La cyberattaque tourne au conflit diplomatique. Alors que Sony a cédé à la pression des hackers à l'origine du piratage de leur donnée en annulant la sortie du film The Interview qui mettait en scène Kim Jong Un, Barack Obama a directement mis en cause la Corée du Nord, soupçonnée d'être derrière ces manoeuvres.
Pour le président des Etats-Unis, Sony a commis une erreur en prenant cette décision.
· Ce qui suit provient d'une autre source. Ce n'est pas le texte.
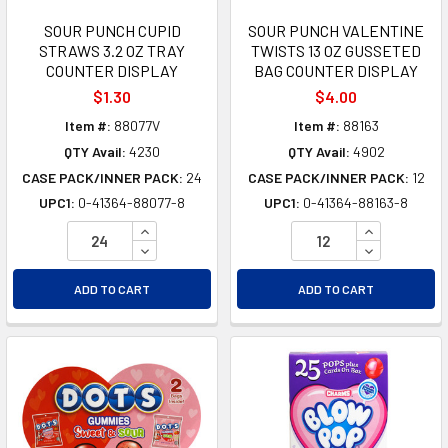
SOUR PUNCH CUPID
SOUR PUNCH VALENTINE
STRAWS 3.2 OZ TRAY
TWISTS 13 OZ GUSSETED
COUNTER DISPLAY
BAG COUNTER DISPLAY
$1.30
$4.00
Item #:
88077V
Item #:
88163
QTY Avail:
4230
QTY Avail:
4902
CASE PACK/INNER PACK:
24
CASE PACK/INNER PACK:
12
UPC1:
0-41364-88077-8
UPC1:
0-41364-88163-8
INCREASE QUANTITY OF UNDEFINED
INCREASE Q
DECREASE QUANTITY OF UNDEFINED
DECREASE Q
ADD TO CART
ADD TO CART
Et de promettre une réponse à cette attaque: "Nous ne pouvons pas avoir une société dans laquelle un dictateur quelque part peut commencer à imposer une censure ici, aux Etatas-Unis".
En guise de réponse, Pyongyang menace: si les Etats-Unis refusent de collaborer et continuent à accuser la Corée du Nord d'être derrière le piratage de Sony, cela "aura de graves conséquences".
"Puisque les Etats-Unis répandent des allégations sans fondement et nous diffament, nous leur proposons une enquête conjointe", a indiqué le ministère nord-coréen des Affaires étrangères. "Sans aller jusqu'à recourir à la torture comme l'a fait la CIA américaine, nous avons les moyens de prouver que nous n'avons rien à voir avec cet incident", a ajouté le ministère, cité par l'agence officielle KCNA.
De con côté, la Corée du Sud s'est rangé du côté des Etats-Unis, accusant samedi son voisin du Nord d'avoir mené les cyber-attaques massives à l'encontre du groupe Sony pictures.